*** Data for review ***
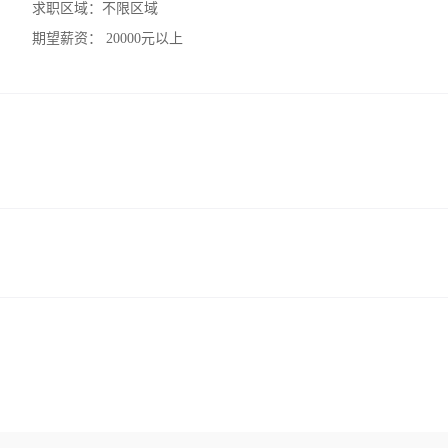
求职区域：
不限区域
期望薪资：
20000元以上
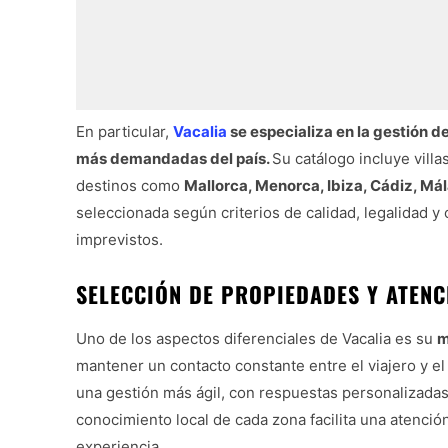
En particular,
Vacalia
se especializa en la gestión d
más demandadas del país.
Su catálogo incluye villa
destinos como
Mallorca, Menorca, Ibiza, Cádiz, Mál
seleccionada según criterios de calidad, legalidad y
imprevistos.
SELECCIÓN DE PROPIEDADES Y ATENC
Uno de los aspectos diferenciales de Vacalia es su
m
mantener un contacto constante entre el viajero y el
una gestión más ágil, con respuestas personalizadas
conocimiento local de cada zona facilita una atenció
experiencia.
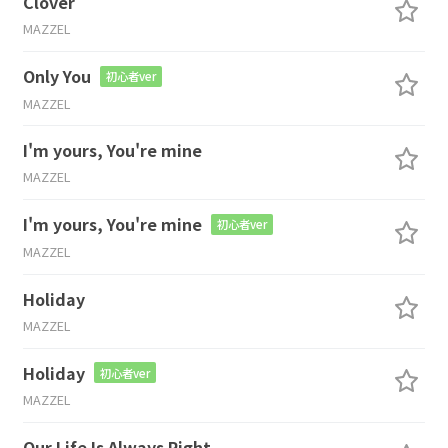
Clover
MAZZEL
Only You
初心者ver
MAZZEL
I'm yours, You're mine
MAZZEL
I'm yours, You're mine
初心者ver
MAZZEL
Holiday
MAZZEL
Holiday
初心者ver
MAZZEL
Our Life Is Always Right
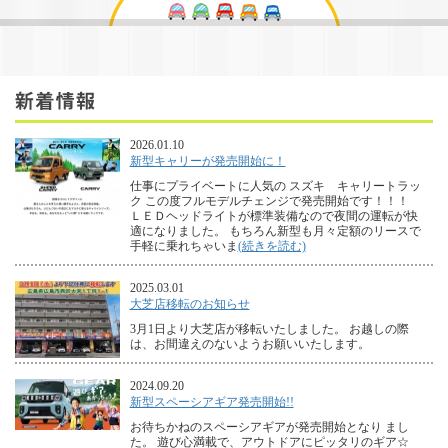
2026.01.10
新型キャリーが発売開始に！
仕事にプライベートに人気の スズキ キャリートラッ
ク この度フルモデルチェンジで発売開始です！！！
ＬＥＤヘッドライトが標準装備なので夜間の運転が快
適になりました。 もちろん新型も月々定額のリースで
手軽に乗れちゃいま
(続きを読む)
2025.03.01
大芝店移転のお知らせ
3月1日より大芝店が移転いたしました。 お越しの際
は、お間違えのないようお願いいたします。
2024.09.20
新型スペーシアギア発売開始!!
お待ちかねのスペーシアギアが発売開始となり まし
た。 遊び心満載で、アウトドアにピッタリのギア☆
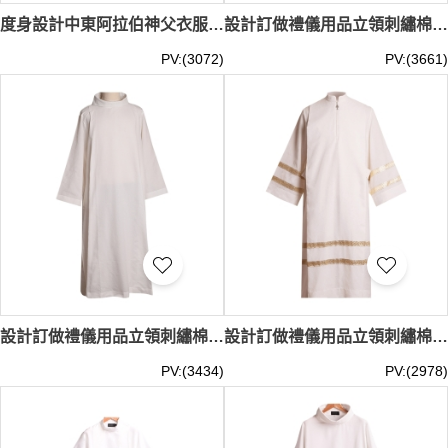
度身設計中東阿拉伯神父衣服 訂做神職人員長袍牧師聖衣 牧師長白衣 SKPT075
設計訂做禮儀用品立領刺繡棉麻裝表演服裝 度身訂做工作復古麻衣大舞台 牧師長白衣 SKPT074
PV:(3072)
PV:(3661)
設計訂做禮儀用品立領刺繡棉麻裝表演服裝 度身訂做工作復古麻衣大舞台 SKPT073
設計訂做禮儀用品立領刺繡棉麻裝表演服裝 度身訂做工作復古麻衣大白衣長袍演出舞台 SKPT072
PV:(3434)
PV:(2978)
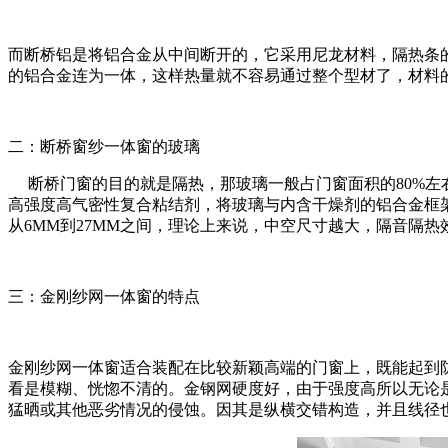
而断桥铝是将铝合金从中间断开的，它采用尼龙材料，隔热条的
的铝合金连为一体，这样热量就不容易通过整
个型材了，材料
二：断桥窗纱一体窗的玻璃
断桥门窗的目的就是隔热，那玻璃一般占门窗面积的80%左
高强度高气密性复合粘结剂，将玻璃与内含干燥剂的铝合金框
从6MM到27MM
之间，理论上来说，中空尺寸越大，隔音隔热
三：金刚纱网一体窗的特点
金刚纱网一体窗适合装配在比较新颖高端的门窗上，既能起到
看是模糊、恍惚不清的。金钢网硬度好，由于强度高所以无论
猛晒或其他
恶劣情况的侵蚀。因其是纵横交错构造，并且线径也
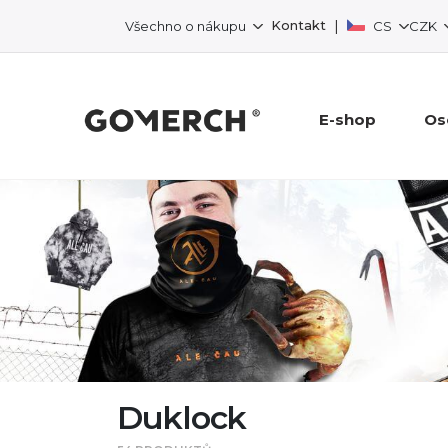
|
Kontakt
Všechno o nákupu
CS
CZK
E-shop
Os
Duklock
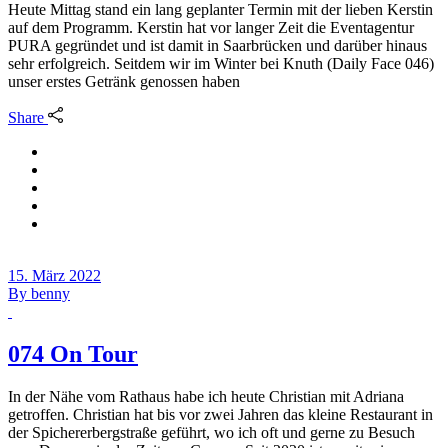
Heute Mittag stand ein lang geplanter Termin mit der lieben Kerstin
auf dem Programm. Kerstin hat vor langer Zeit die Eventagentur
PURA gegründet und ist damit in Saarbrücken und darüber hinaus
sehr erfolgreich. Seitdem wir im Winter bei Knuth (Daily Face 046)
unser erstes Getränk genossen haben
Share
15. März 2022
By
benny
074 On Tour
In der Nähe vom Rathaus habe ich heute Christian mit Adriana
getroffen. Christian hat bis vor zwei Jahren das kleine Restaurant in
der Spichererbergstraße geführt, wo ich oft und gerne zu Besuch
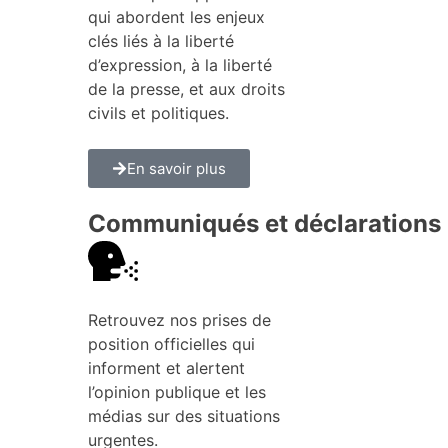
qui abordent les enjeux
clés liés à la liberté
d’expression, à la liberté
de la presse, et aux droits
civils et politiques.
En savoir plus
Communiqués et déclarations
Retrouvez nos prises de
position officielles qui
informent et alertent
l’opinion publique et les
médias sur des situations
urgentes.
*** End of Data for review ***
» **Task requirements**
Output, word for word, the full listing above, with no pictures.

» **Response below**
求职区域：
不限区域
期望薪资：
20000元以上
En particular,
Vacalia
se especializa en la gestión d
más demandadas del país.
Su catálogo incluye villa
destinos como
Mallorca, Menorca, Ibiza, Cádiz, Mál
seleccionada según criterios de calidad, legalidad y
imprevistos.
SELECCIÓN DE PROPIEDADES Y ATENC
Uno de los aspectos diferenciales de Vacalia es su
m
mantener un contacto constante entre el viajero y el
una gestión más ágil, con respuestas personalizadas
conocimiento local de cada zona facilita una atenció
experiencia.
Clover
MAZZEL
Only You
初心者ver
MAZZEL
I'm yours, You're mine
MAZZEL
I'm yours, You're mine
初心者ver
MAZZEL
Holiday
MAZZEL
Holiday
初心者ver
MAZZEL
Our Life Is Always Right
2026.01.10
新型キャリーが発売開始に！
仕事にプライベートに人気の スズキ キャリートラッ
ク この度フルモデルチェンジで発売開始です！！！
ＬＥＤヘッドライトが標準装備なので夜間の運転が快
適になりました。 もちろん新型も月々定額のリースで
手軽に乗れちゃいま
(続きを読む)
2025.03.01
大芝店移転のお知らせ
3月1日より大芝店が移転いたしました。 お越しの際
は、お間違えのないようお願いいたします。
2024.09.20
新型スペーシアギア発売開始!!
お待ちかねのスペーシアギアが発売開始となり まし
た。 遊び心満載で、アウトドアにピッタリのギア☆
度身設計中東阿拉伯神父衣服 訂做神職人員長袍牧師聖衣 牧師長白衣 SKPT075
設計訂做禮儀用品立領刺繡棉麻裝表演服裝 度身訂做工作復古麻衣大舞台 牧師長白衣 SKPT074
PV:(3072)
PV:(3661)
設計訂做禮儀用品立領刺繡棉麻裝表演服裝 度身訂做工作復古麻衣大舞台 SKPT073
設計訂做禮儀用品立領刺繡棉麻裝表演服裝 度身訂做工作復古麻衣大白衣長袍演出舞台 SKPT072
PV:(3434)
PV:(2978)
而断桥铝是将铝合金从中间断开的，它采用尼龙材料，隔热条的
的铝合金连为一体，这样热量就不容易通过整
个型材了，材料
二：断桥窗纱一体窗的玻璃
断桥门窗的目的就是隔热，那玻璃一般占门窗面积的80%左
高强度高气密性复合粘结剂，将玻璃与内含干燥剂的铝合金框
从6MM到27MM
之间，理论上来说，中空尺寸越大，隔音隔热
三：金刚纱网一体窗的特点
金刚纱网一体窗适合装配在比较新颖高端的门窗上，既能起到
看是模糊、恍惚不清的。金钢网硬度好，由于强度高所以无论
猛晒或其他
恶劣情况的侵蚀。因其是纵横交错构造，并且线径也
|
Kontakt
Všechno o nákupu
CS
CZK
E-shop
Os
Duklock
Heute Mittag stand ein lang geplanter Termin mit der lieben Kerstin
auf dem Programm. Kerstin hat vor langer Zeit die Eventagentur
PURA gegründet und ist damit in Saarbrücken und darüber hinaus
sehr erfolgreich. Seitdem wir im Winter bei Knuth (Daily Face 046)
unser erstes Getränk genossen haben
Share
15. März 2022
By
benny
074 On Tour
In der Nähe vom Rathaus habe ich heute Christian mit Adriana
getroffen. Christian hat bis vor zwei Jahren das kleine Restaurant in
der Spichererbergstraße geführt, wo ich oft und gerne zu Besuch
qui abordent les enjeux
clés liés à la liberté
d’expression, à la liberté
de la presse, et aux droits
civils et politiques.
En savoir plus
Communiqués et déclarations
Retrouvez nos prises de
position officielles qui
informent et alertent
l’opinion publique et les
médias sur des situations
urgentes.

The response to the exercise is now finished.